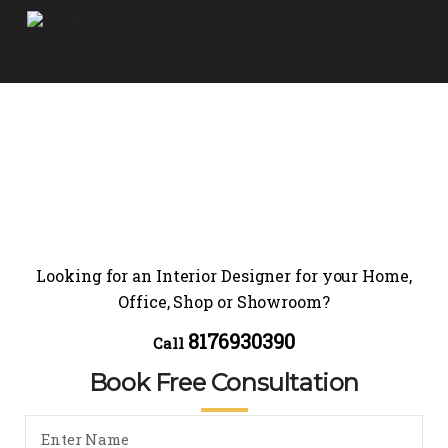
Looking for an Interior Designer for your Home,
Office, Shop or Showroom?
8176930390
Call
Book Free Consultation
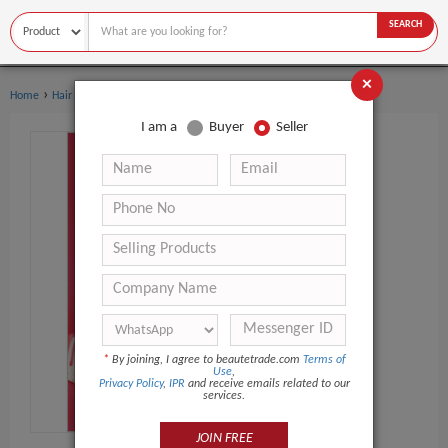
SEARCH
×
›
Home
Hair Care
I am a
Buyer
Seller
*
By joining, I agree to beautetrade.com
Terms of
Use
,
Privacy Policy
,
IPR
and receive emails related to our
services.
JOIN FREE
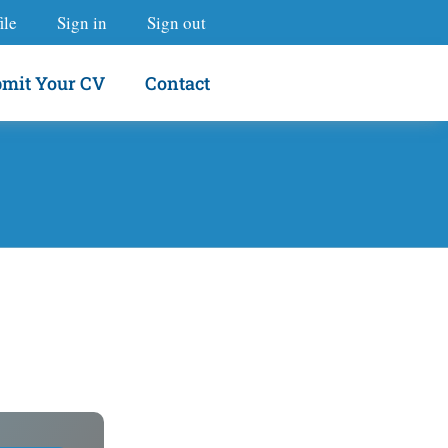
ile
Sign in
Sign out
mit Your CV
Contact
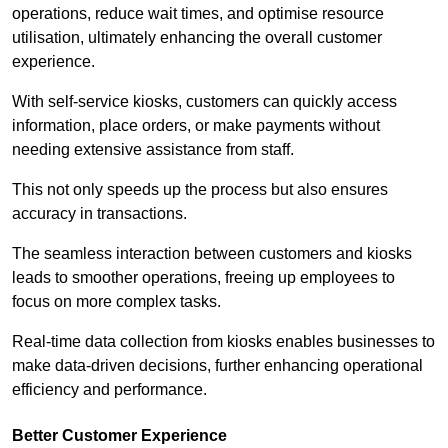
operations, reduce wait times, and optimise resource
utilisation, ultimately enhancing the overall customer
experience.
With self-service kiosks, customers can quickly access
information, place orders, or make payments without
needing extensive assistance from staff.
This not only speeds up the process but also ensures
accuracy in transactions.
The seamless interaction between customers and kiosks
leads to smoother operations, freeing up employees to
focus on more complex tasks.
Real-time data collection from kiosks enables businesses to
make data-driven decisions, further enhancing operational
efficiency and performance.
Better Customer Experience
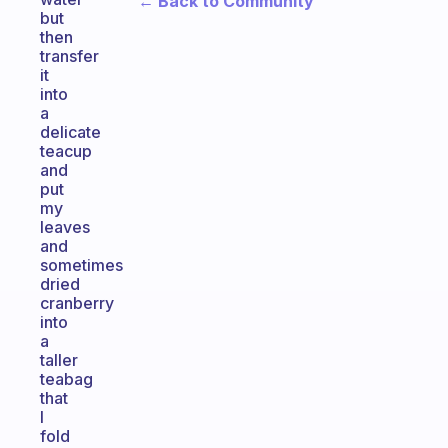
← Back to Community
but
then
transfer
it
into
a
delicate
teacup
and
put
my
leaves
and
sometimes
dried
cranberry
into
a
taller
teabag
that
I
fold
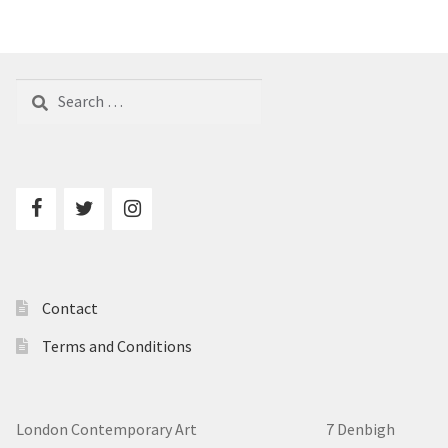
Search
for:
Contact
Terms and Conditions
London Contemporary Art 7
Denbigh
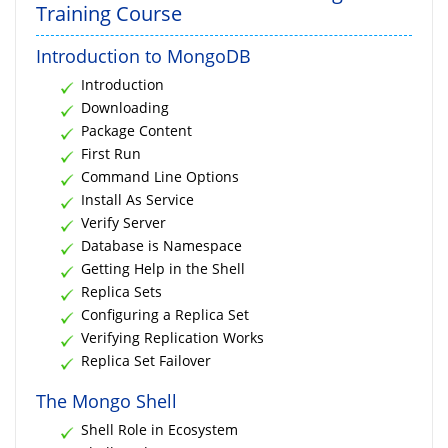
Training Course
Introduction to MongoDB
Introduction
Downloading
Package Content
First Run
Command Line Options
Install As Service
Verify Server
Database is Namespace
Getting Help in the Shell
Replica Sets
Configuring a Replica Set
Verifying Replication Works
Replica Set Failover
The Mongo Shell
Shell Role in Ecosystem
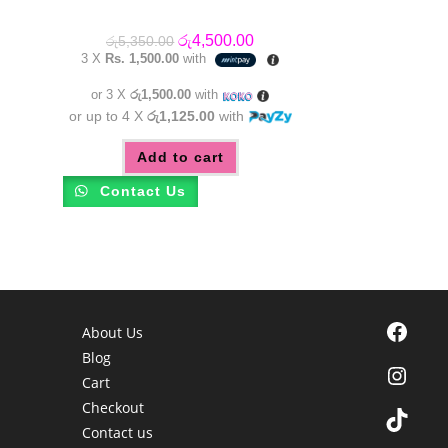
Original
Current
රු
4,500.00
රු
5,350.00
price
price
3 X
Rs. 1,500.00
with
was:
is:
රු5,350.00.
රු4,500.00.
or 3 X
රු1,500.00
with
or up to 4 X
රු1,125.00
with
Add to cart
Contact Us
Facebook
About Us
Blog
Instagra
Cart
Checkout
TikTok
Contact us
#####
Extract each line holding the word "Shell" from the records.

Getting Help in the Shell
The Mongo Shell
Shell Role in Ecosystem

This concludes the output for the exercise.